### WHAT NEEDS TO BE DONE:
Repeat every line below exactly, word for word.

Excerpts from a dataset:
== Segment start ==
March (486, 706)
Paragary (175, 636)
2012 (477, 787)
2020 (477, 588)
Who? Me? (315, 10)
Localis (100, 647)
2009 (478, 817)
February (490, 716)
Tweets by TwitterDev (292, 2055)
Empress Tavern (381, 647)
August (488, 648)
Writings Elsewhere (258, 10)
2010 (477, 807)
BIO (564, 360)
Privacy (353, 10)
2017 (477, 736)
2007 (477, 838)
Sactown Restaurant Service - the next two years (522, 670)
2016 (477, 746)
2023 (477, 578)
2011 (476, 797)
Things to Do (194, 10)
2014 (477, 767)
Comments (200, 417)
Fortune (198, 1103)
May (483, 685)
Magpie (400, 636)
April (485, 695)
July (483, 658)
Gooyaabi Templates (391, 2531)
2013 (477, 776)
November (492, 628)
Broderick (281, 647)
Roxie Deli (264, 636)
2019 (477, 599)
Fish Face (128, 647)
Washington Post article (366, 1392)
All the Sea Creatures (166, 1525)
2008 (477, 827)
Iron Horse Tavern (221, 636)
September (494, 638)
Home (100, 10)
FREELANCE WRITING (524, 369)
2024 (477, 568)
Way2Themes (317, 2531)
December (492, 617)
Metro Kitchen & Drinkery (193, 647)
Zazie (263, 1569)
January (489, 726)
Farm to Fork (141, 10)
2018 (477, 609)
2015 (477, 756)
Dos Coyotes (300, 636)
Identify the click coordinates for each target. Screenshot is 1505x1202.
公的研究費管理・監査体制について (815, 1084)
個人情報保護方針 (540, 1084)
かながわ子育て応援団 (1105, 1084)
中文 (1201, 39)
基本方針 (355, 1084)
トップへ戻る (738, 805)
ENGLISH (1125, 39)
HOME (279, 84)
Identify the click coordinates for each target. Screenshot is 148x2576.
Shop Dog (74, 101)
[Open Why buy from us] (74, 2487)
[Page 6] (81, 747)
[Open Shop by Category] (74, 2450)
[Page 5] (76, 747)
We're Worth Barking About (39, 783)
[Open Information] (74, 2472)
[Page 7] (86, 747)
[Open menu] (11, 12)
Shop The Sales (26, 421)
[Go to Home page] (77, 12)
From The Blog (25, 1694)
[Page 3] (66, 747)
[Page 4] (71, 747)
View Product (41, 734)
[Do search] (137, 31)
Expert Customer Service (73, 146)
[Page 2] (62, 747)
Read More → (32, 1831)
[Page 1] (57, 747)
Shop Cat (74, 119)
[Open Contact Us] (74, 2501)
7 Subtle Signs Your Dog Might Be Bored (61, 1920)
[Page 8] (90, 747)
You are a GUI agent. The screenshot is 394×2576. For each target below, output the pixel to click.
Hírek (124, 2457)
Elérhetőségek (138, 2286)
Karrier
== Segment end ==
### TASK OUTPUT:
March (486, 706)
Paragary (175, 636)
2012 (477, 787)
2020 (477, 588)
Who? Me? (315, 10)
Localis (100, 647)
2009 (478, 817)
February (490, 716)
Tweets by TwitterDev (292, 2055)
Empress Tavern (381, 647)
August (488, 648)
Writings Elsewhere (258, 10)
2010 (477, 807)
BIO (564, 360)
Privacy (353, 10)
2017 (477, 736)
2007 (477, 838)
Sactown Restaurant Service - the next two years (522, 670)
2016 (477, 746)
2023 (477, 578)
2011 (476, 797)
Things to Do (194, 10)
2014 (477, 767)
Comments (200, 417)
Fortune (198, 1103)
May (483, 685)
Magpie (400, 636)
April (485, 695)
July (483, 658)
Gooyaabi Templates (391, 2531)
2013 (477, 776)
November (492, 628)
Broderick (281, 647)
Roxie Deli (264, 636)
2019 (477, 599)
Fish Face (128, 647)
Washington Post article (366, 1392)
All the Sea Creatures (166, 1525)
2008 (477, 827)
Iron Horse Tavern (221, 636)
September (494, 638)
Home (100, 10)
FREELANCE WRITING (524, 369)
2024 (477, 568)
Way2Themes (317, 2531)
December (492, 617)
Metro Kitchen & Drinkery (193, 647)
Zazie (263, 1569)
January (489, 726)
Farm to Fork (141, 10)
2018 (477, 609)
2015 (477, 756)
Dos Coyotes (300, 636)
Identify the click coordinates for each target. Screenshot is 1505x1202.
公的研究費管理・監査体制について (815, 1084)
個人情報保護方針 (540, 1084)
かながわ子育て応援団 (1105, 1084)
中文 (1201, 39)
基本方針 (355, 1084)
トップへ戻る (738, 805)
ENGLISH (1125, 39)
HOME (279, 84)
Identify the click coordinates for each target. Screenshot is 148x2576.
Shop Dog (74, 101)
[Open Why buy from us] (74, 2487)
[Page 6] (81, 747)
[Open Shop by Category] (74, 2450)
[Page 5] (76, 747)
We're Worth Barking About (39, 783)
[Open Information] (74, 2472)
[Page 7] (86, 747)
[Open menu] (11, 12)
Shop The Sales (26, 421)
[Go to Home page] (77, 12)
From The Blog (25, 1694)
[Page 3] (66, 747)
[Page 4] (71, 747)
View Product (41, 734)
[Do search] (137, 31)
Expert Customer Service (73, 146)
[Page 2] (62, 747)
Read More → (32, 1831)
[Page 1] (57, 747)
Shop Cat (74, 119)
[Open Contact Us] (74, 2501)
7 Subtle Signs Your Dog Might Be Bored (61, 1920)
[Page 8] (90, 747)
You are a GUI agent. The screenshot is 394×2576. For each target below, output the pixel to click.
Hírek (124, 2457)
Elérhetőségek (138, 2286)
Karrier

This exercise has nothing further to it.